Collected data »
-- -- --

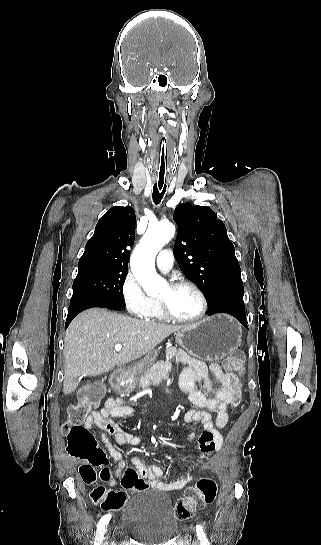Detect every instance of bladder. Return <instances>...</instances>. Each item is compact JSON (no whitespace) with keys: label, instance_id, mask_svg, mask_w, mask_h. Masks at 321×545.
<instances>
[{"label":"bladder","instance_id":"31cf9c89","mask_svg":"<svg viewBox=\"0 0 321 545\" xmlns=\"http://www.w3.org/2000/svg\"><path fill=\"white\" fill-rule=\"evenodd\" d=\"M122 527L139 543L160 545L178 532V521L165 491L137 492L122 511Z\"/></svg>","mask_w":321,"mask_h":545}]
</instances>
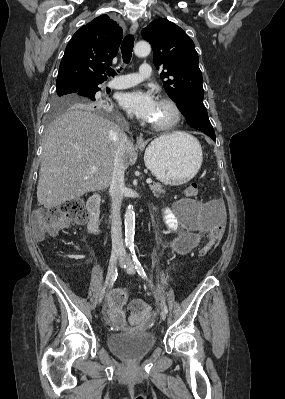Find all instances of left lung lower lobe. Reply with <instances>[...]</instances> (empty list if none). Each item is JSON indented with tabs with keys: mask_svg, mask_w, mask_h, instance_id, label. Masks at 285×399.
<instances>
[{
	"mask_svg": "<svg viewBox=\"0 0 285 399\" xmlns=\"http://www.w3.org/2000/svg\"><path fill=\"white\" fill-rule=\"evenodd\" d=\"M210 137L215 140V134L214 135H210Z\"/></svg>",
	"mask_w": 285,
	"mask_h": 399,
	"instance_id": "1",
	"label": "left lung lower lobe"
}]
</instances>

-- -- --

How to complete this task »
Every line from the one that contains "Find all instances" through the end of the records above is to be reproduced exactly; no picture goes in the copy.

Task solution »
Find all instances of left lung lower lobe. Reply with <instances>[...]</instances> (empty list if none). Each item is JSON indented with tabs with keys: mask_svg, mask_w, mask_h, instance_id, label. Masks at 285×399.
<instances>
[{
	"mask_svg": "<svg viewBox=\"0 0 285 399\" xmlns=\"http://www.w3.org/2000/svg\"><path fill=\"white\" fill-rule=\"evenodd\" d=\"M210 137L215 140V134L214 135H210Z\"/></svg>",
	"mask_w": 285,
	"mask_h": 399,
	"instance_id": "1",
	"label": "left lung lower lobe"
}]
</instances>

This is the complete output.